● **WHAT YOU ARE ASKED TO DO**:
Search the entries below for the line containing "Inscription (64, 1825)"; from there to the end, return every line exactly and add nothing.

● **EXERCISE INPUTS**:
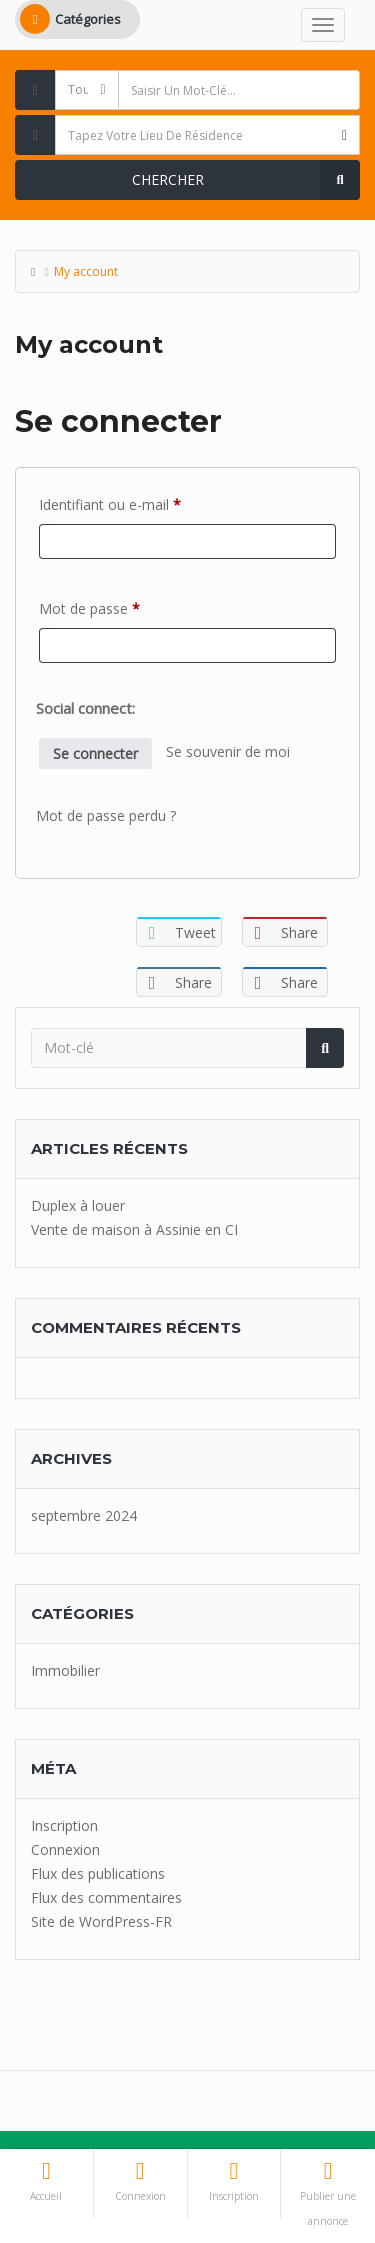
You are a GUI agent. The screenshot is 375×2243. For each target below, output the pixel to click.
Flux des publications (98, 1873)
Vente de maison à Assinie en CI (134, 1229)
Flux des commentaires (106, 1897)
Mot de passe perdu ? (106, 815)
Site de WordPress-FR (101, 1921)
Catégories (70, 19)
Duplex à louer (78, 1205)
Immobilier (65, 1670)
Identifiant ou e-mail (145, 502)
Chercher (246, 180)
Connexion (65, 1849)
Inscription (64, 1825)
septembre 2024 (84, 1515)
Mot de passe (124, 606)
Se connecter (95, 753)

● **TASK OUTPUT**:
Inscription (64, 1825)
septembre 2024 (84, 1515)
Mot de passe (124, 606)
Se connecter (95, 753)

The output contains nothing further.